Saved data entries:
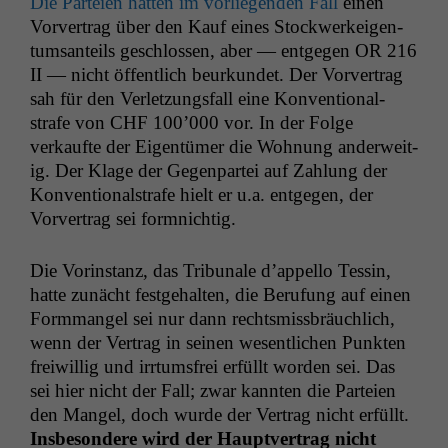
Die Parteien hat­ten im vor­liegen­den Fall
einen
Vorver­trag über den Kauf eines Stock­w­erkeigen­
tum­san­teils geschlossen, aber — ent­ge­gen
OR
216
II
— nicht öffentlich beurkun­det. Der Vorver­trag
sah für den Ver­let­zungs­fall eine Kon­ven­tion­al­
strafe von
CHF
100’000 vor. In der Folge
verkaufte der Eigen­tümer die Woh­nung ander­weit­
ig. Der Klage der Gegen­partei auf Zahlung der
Kon­ven­tion­al­strafe hielt er u.a. ent­ge­gen, der
Vorver­trag sei formnichtig.
Die Vorin­stanz, das Tri­bunale d’ap­pel­lo Tessin,
hat­te zunächt fest­ge­hal­ten, die Beru­fung auf einen
For­m­man­gel sei nur dann rechtsmiss­bräuch­lich,
wenn der Ver­trag in seinen wesentlichen Punk­ten
frei­willig und irrtums­frei erfüllt wor­den sei. Das
sei hier nicht der Fall; zwar kan­nten die Parteien
den Man­gel, doch wurde der Ver­trag nicht erfüllt.
Ins­beson­dere wird der Hauptver­trag nicht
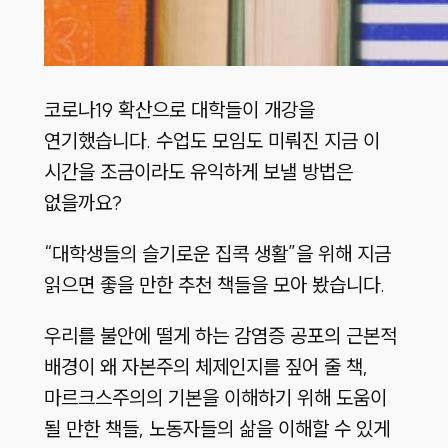
코로나19 확산으로 대학들이 개강을
연기했습니다. 수업도 모임도 미뤄진 지금 이
시간을 조금이라도 유익하게 보낼 방법은
없을까요?
“대학생들의 슬기로운 집콕 생활”을 위해 지금
읽으면 좋을 만한 추천 책들을 모아 봤습니다.
우리를 불안에 떨게 하는 감염증 공포의 근본적
배경이 왜 자본주의 체제인지를 짚어 줄 책,
마르크스주의의 기본을 이해하기 위해 도움이
될 만한 책들, 노동자들의 삶을 이해할 수 있게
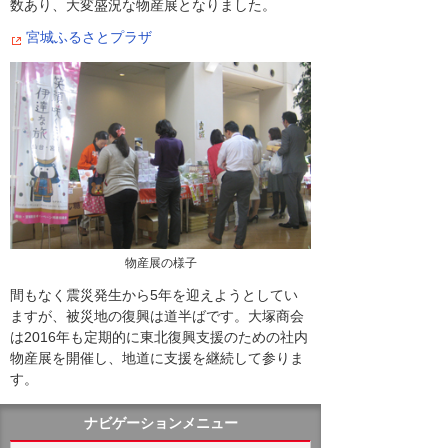
数あり、大変盛況な物産展となりました。
宮城ふるさとプラザ
物産展の様子
間もなく震災発生から5年を迎えようとしてい
ますが、被災地の復興は道半ばです。大塚商会
は2016年も定期的に東北復興支援のための社内
物産展を開催し、地道に支援を継続して参りま
す。
ナビゲーションメニュー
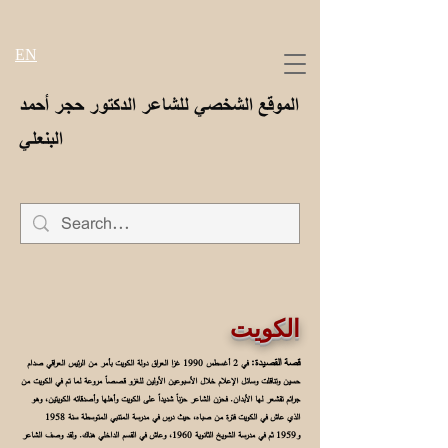
EN
الموقع الشخصي للشاعر الدكتور حجر أحمد
البنعلي
الكويت
قصة القصيدة:
في 2 أغسطس 1990 غزا العراق دولة الكويت بأمر من الرئيس العراقي صدام
حسين وتناقلت وسائل الإعلام خلال الأسبوعين الأولين للغزو قصصاً مروعة لما تم في الكويت من
جرائم تقشعر لها الأبدان. فحزن الشاعر حزناً شديداً على الكويت وأهلها وأصدقائه الكويتين، وهو
الذي عاش في الكويت فترة من صباه، حيث درس في مدرسة المتنبي المتوسطة سنة 1958
و1959 ثم في مدرسة الشويخ الثانوية 1960، وعاش في القسم الداخلي هناك. ولقد وصف الشاعر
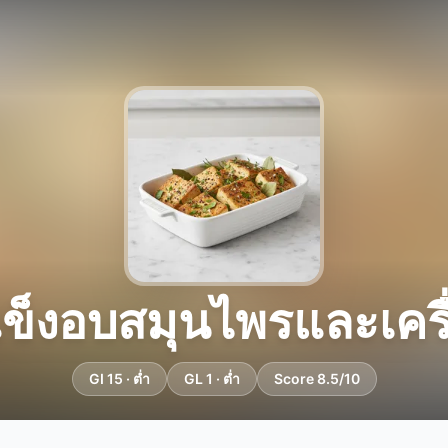
้แข็งอบสมุนไพรและเคร
GI 15 · ต่ำ
GL 1 · ต่ำ
Score 8.5/10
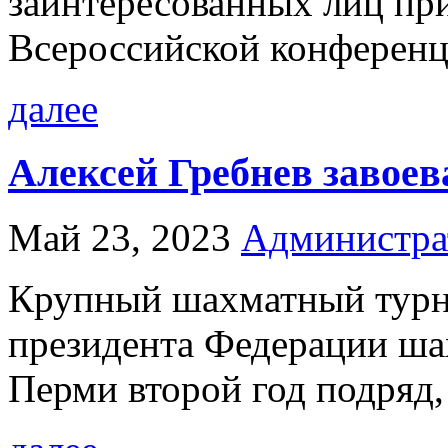
заинтересованных лиц при
Всероссийской конференц
далее
Алексей Гребнев завоева
Май 23, 2023
Администра
Крупный шахматный турн
президента Федерации ша
Перми второй год подряд, н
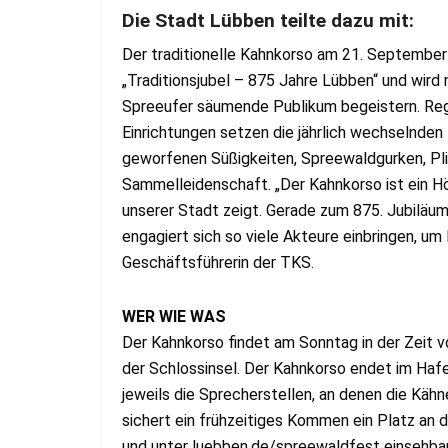
Die Stadt Lübben teilte dazu mit:
Der traditionelle Kahnkorso am 21. Septembe
„Traditionsjubel – 875 Jahre Lübben“ und wird
Spreeufer säumende Publikum begeistern. Regi
Einrichtungen setzen die jährlich wechselnde
geworfenen Süßigkeiten, Spreewaldgurken, Pli
Sammelleidenschaft. „Der Kahnkorso ist ein H
unserer Stadt zeigt. Gerade zum 875. Jubiläum
engagiert sich so viele Akteure einbringen, u
Geschäftsführerin der TKS.
WER WIE WAS
Der Kahnkorso findet am Sonntag in der Zeit vo
der Schlossinsel. Der Kahnkorso endet im Haf
jeweils die Sprecherstellen, an denen die Käh
sichert ein frühzeitiges Kommen ein Platz an 
und unter luebben.de/spreewaldfest einsehbar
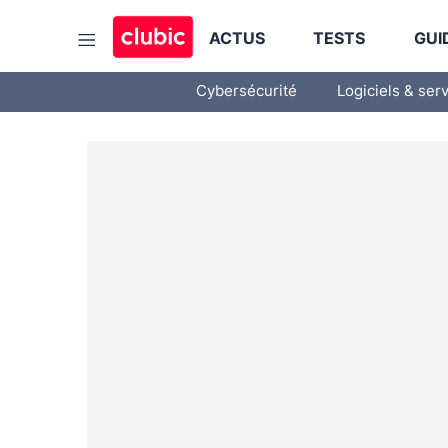
ACTUS
TESTS
GUI
Cybersécurité
Logiciels & ser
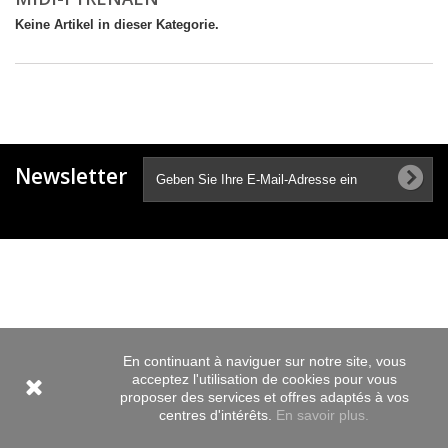
Keine Artikel in dieser Kategorie.
Newsletter
En continuant à naviguer sur notre site, vous
acceptez l'utilisation de cookies pour vous
proposer des services et offres adaptés à vos
centres d'intérêts.
En savoir plus.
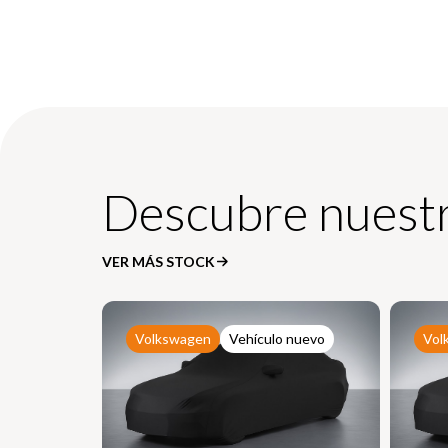
Descubre nuestr
VER MÁS STOCK
Volkswagen
Vehículo nuevo
Vol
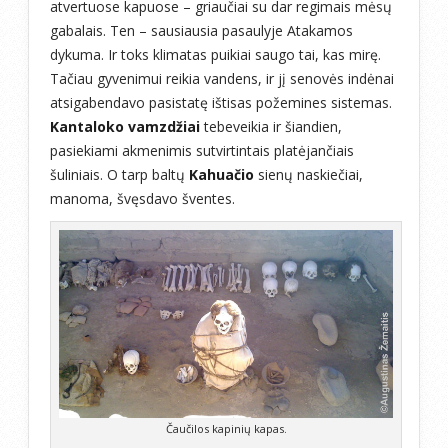
atvertuose kapuose – griaučiai su dar regimais mėsų
gabalais. Ten – sausiausia pasaulyje Atakamos
dykuma. Ir toks klimatas puikiai saugo tai, kas mirę.
Tačiau gyvenimui reikia vandens, ir jį senovės indėnai
atsigabendavo pasistatę ištisas požemines sistemas.
Kantaloko vamzdžiai
tebeveikia ir šiandien,
pasiekiami akmenimis sutvirtintais platėjančiais
šuliniais. O tarp baltų
Kahuačio
sienų naskiečiai,
manoma, švęsdavo šventes.
Čaučilos kapinių kapas.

Aim of the task:
Look through the data above and report every line in which "Vorver" appears.

Result below:
Vorver­trag über den Kauf eines Stock­w­erkeigen­
— nicht öffentlich beurkun­det. Der Vorver­trag
Vorver­trag sei formnichtig.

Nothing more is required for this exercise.